Nestes dias, tudo o que fez foi enfraquecer a influência do Templo da Lei da Liberação sobre as diversas etnias da cidade e abalar a reputação de Liberação da Paz. Vários acontecimentos marcaram Gaochang e, de fato, alguns resultados já apareciam.
Aos olhos do Rei Supremo, Liberação da Paz era o maior obstáculo ao crescimento da Igreja da Luz na região, e esse obstáculo precisava ser eliminado.
Sempre, o Rei Supremo de Podo desprezou o governo estatal, especialmente regimes tribais como o dos turcos ocidentais. Para ele, esse tipo de domínio era apenas sobre o corpo, sobre a aparência. O objetivo da Igreja da Luz era governar a mente e o espírito de todos.

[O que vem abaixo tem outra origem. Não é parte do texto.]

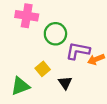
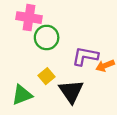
green circle: (55, 34) -> (47, 37), moved
black triangle: (65, 83) -> (71, 91), size x1.6

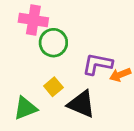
black triangle: (71, 91) -> (81, 104), turned -32

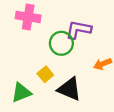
green circle: (53, 43) -> (61, 43), moved
purple L-shape: (97, 64) -> (79, 30), moved

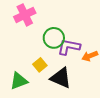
pink cross: (28, 17) -> (25, 15), turned -35
purple L-shape: (79, 30) -> (69, 47), moved

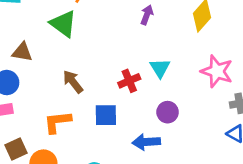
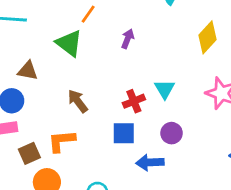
purple arrow: (147, 15) -> (128, 39), moved
blue square: (106, 115) -> (124, 133), moved
brown square: (16, 149) -> (29, 153), moved

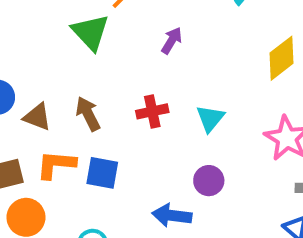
brown triangle: (28, 71) -> (37, 117), moved
red cross: (134, 101) -> (152, 111), moved
blue square: (124, 133) -> (102, 173), moved

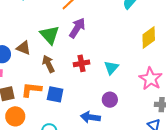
green triangle: (90, 32) -> (50, 35), moved
purple arrow: (172, 41) -> (77, 28), moved, size x1.5
brown triangle: (37, 117) -> (24, 48), moved

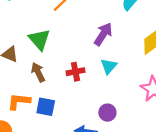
purple arrow: (77, 28) -> (103, 34), moved
cyan triangle: (111, 68) -> (109, 66), moved

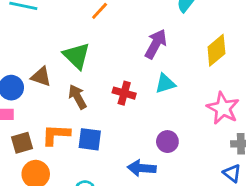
cyan triangle: (109, 66) -> (165, 84), turned 36
red cross: (75, 72) -> (124, 93), turned 30

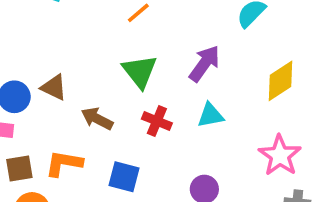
green triangle: (77, 56) -> (140, 71), moved
brown arrow: (77, 97) -> (97, 119), turned -40
blue square: (90, 139) -> (124, 177), moved

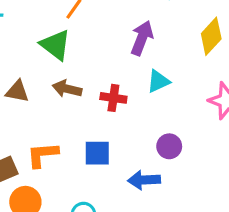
green triangle: (140, 71) -> (55, 45), moved
brown arrow: (97, 119) -> (67, 89), moved

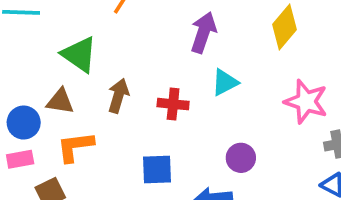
green triangle: (55, 45) -> (79, 54), moved
brown arrow: (67, 89) -> (118, 96), turned 96
orange L-shape: (42, 155) -> (75, 147), moved

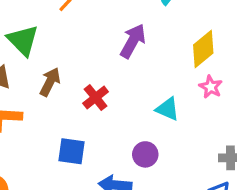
cyan triangle: (225, 82) -> (168, 109), moved, turned 40
pink star: (306, 102) -> (211, 87), moved, size x0.6
red cross: (173, 104) -> (96, 98), turned 35

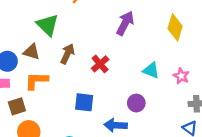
yellow diamond: (203, 49) -> (175, 27), turned -32
pink star: (211, 87) -> (181, 76), moved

O Estado, ao crescer, torna-se difícil de controlar.
Por exemplo, embora a dinastia Sui controle as cidades de Wuwei, Zhangye e Xiping, o domínio se restringe aos centros urbanos; nas estepes e pradarias, as tribos continuam autônomas, apenas nominalmente submissas ao império, sem sequer pagar impostos. Mas se esses povos se tornarem devotos da Igreja da Luz, entregariam seus melhores bens ao Rei Supremo sem hesitar.
Por isso, não se importava se o Kagan Unificador conseguiria unir todos os turcos ocidentais, nem se os pastores das tribos Ashina e Hurlunubi fossem fiéis à Igreja; não lhe importava quem vencesse. O que mais desejava era eliminar o mestre Sodagi da tribo Hurlunubi e o mestre Sadin da tribo Ashina. Por isso, ao saber do paradeiro de Sodagi, abandonou o exército e foi atrás dele.
Da mesma forma, não lhe importava a quem pertencia Gaochang, mas sim se os habitantes da cidade eram devotos do Rei Supremo e dele, ou de Liberação da Paz e do Templo da Lei da Liberação.
O plano estava na fase final. Naquela manhã, o Rei Supremo de Podo deu várias ordens aos turcos. Turcos saíam constantemente de seu quarto, recebendo instruções e partindo apressados para cumprir suas tarefas.
O Rei Supremo de Podo tinha certeza: com tudo correndo conforme planejado, Liberação da Paz, que até então não reagira, teria apenas um destino — a morte.
No vigésimo quinto dia de confinamento de Wang Junlin, bem cedo, soou o sino do Templo da Lei da Liberação. Foram sete badaladas.
Embora detestasse o budismo, por isso mesmo estudou-o profundamente.
O costume de tocar o sino nos templos budistas surgiu com o advento do budismo e a construção dos mosteiros. O sino sagrado (sino da meditação) serve para os rituais do templo, convoca os monges para cerimônias e leituras, marca horários de acordar, dormir, comer e tudo mais.
“O grande sino é o início das ordens no mosteiro. O toque da manhã rompe a longa noite, desperta do sono; o toque da noite faz perceber a escuridão, dispersa a ignorância.” O som do sino pela manhã começa rápido e depois desacelera, alerta a todos que a longa noite terminou, para não se perderem na preguiça. É hora de levantar e cultivar; o sino da noite começa devagar e termina rápido, avisa aos cultivadores sobre os perigos da escuridão. O ritmo diário do templo começa e termina com o sino.
Hoje, sete badaladas porque era o dia de cerimônia mensal do Templo da Lei da Liberação, peça central do plano do Rei Supremo de Podo.